**What is being asked**
Wherever "réputé" occurs in the entries, copy the line that holds it.

*** Task material ***

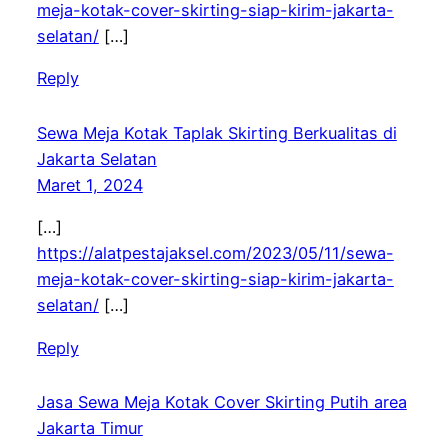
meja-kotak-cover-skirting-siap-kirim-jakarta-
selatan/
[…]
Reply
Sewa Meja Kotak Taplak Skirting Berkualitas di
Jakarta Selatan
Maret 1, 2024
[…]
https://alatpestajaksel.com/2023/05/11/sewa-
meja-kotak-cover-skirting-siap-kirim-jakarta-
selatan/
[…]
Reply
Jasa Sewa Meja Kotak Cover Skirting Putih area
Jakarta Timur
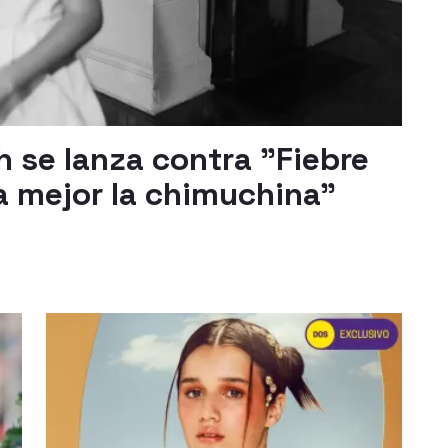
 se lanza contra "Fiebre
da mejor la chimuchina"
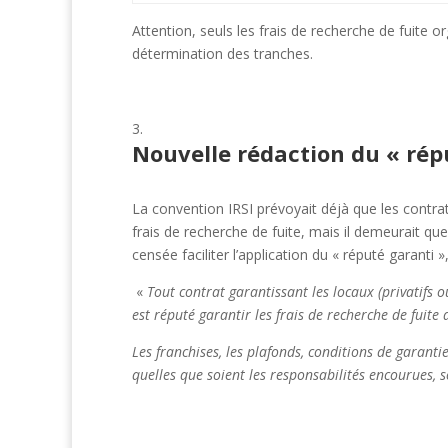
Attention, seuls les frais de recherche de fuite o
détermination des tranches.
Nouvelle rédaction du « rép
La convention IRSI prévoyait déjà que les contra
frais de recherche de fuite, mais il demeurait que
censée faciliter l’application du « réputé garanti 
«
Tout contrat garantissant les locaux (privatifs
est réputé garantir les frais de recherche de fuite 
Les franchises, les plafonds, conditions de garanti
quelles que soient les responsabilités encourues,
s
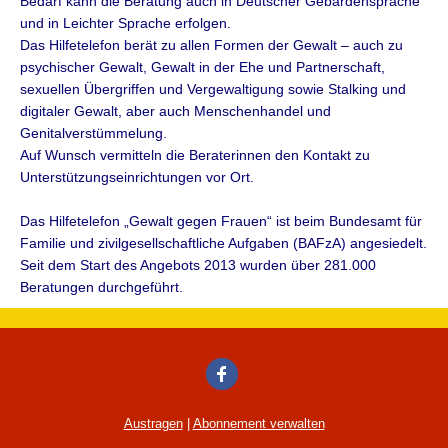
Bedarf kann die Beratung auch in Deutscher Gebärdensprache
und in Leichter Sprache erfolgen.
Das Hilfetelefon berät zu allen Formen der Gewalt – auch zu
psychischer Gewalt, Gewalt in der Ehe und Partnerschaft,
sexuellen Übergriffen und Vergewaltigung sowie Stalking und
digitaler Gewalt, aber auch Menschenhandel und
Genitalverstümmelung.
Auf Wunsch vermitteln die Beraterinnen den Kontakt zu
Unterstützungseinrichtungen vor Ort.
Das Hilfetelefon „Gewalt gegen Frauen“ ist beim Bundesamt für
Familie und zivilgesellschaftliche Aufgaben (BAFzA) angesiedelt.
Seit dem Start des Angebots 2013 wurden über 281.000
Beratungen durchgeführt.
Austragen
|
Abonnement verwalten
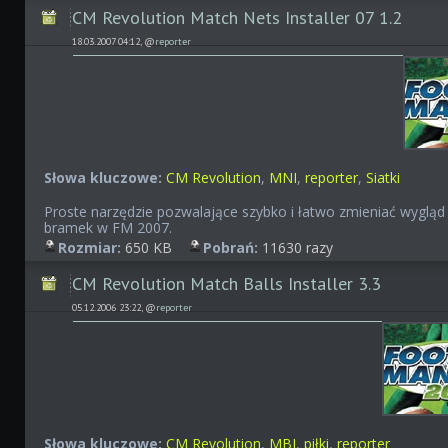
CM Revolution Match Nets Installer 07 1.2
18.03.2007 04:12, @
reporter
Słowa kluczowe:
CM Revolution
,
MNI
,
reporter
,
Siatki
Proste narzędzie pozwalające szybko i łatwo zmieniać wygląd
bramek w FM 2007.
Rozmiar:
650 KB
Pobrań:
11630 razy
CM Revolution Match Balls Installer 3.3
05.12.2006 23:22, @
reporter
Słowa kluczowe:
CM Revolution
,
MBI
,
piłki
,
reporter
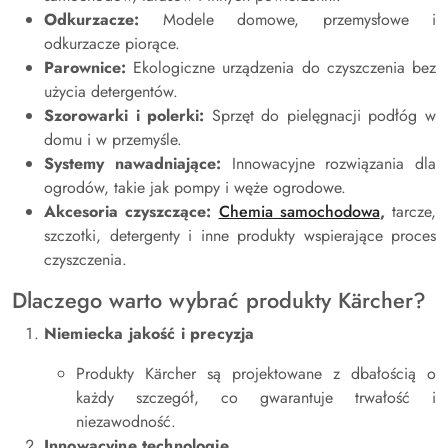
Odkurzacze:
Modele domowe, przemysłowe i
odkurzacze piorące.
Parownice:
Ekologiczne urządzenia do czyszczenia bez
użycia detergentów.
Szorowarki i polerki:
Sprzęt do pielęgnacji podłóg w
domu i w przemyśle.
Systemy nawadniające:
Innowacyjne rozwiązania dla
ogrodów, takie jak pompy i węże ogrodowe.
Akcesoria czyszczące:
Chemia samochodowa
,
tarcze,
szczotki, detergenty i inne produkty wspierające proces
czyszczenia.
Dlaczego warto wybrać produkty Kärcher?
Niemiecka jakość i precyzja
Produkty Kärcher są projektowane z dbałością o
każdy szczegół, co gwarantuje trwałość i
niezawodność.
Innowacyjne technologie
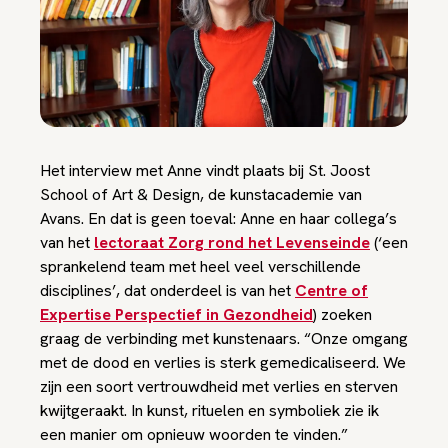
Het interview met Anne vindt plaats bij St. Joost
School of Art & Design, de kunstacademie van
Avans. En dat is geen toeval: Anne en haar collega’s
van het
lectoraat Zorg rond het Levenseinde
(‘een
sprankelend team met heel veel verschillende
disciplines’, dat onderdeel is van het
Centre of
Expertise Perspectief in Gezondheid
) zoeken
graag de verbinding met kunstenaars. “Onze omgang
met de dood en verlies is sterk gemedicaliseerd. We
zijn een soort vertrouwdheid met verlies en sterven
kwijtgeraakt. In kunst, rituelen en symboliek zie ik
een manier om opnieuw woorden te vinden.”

*** End of Task material ***

**Exercise output**
censée faciliter l’application du « réputé garanti 
est réputé garantir les frais de recherche de fuite 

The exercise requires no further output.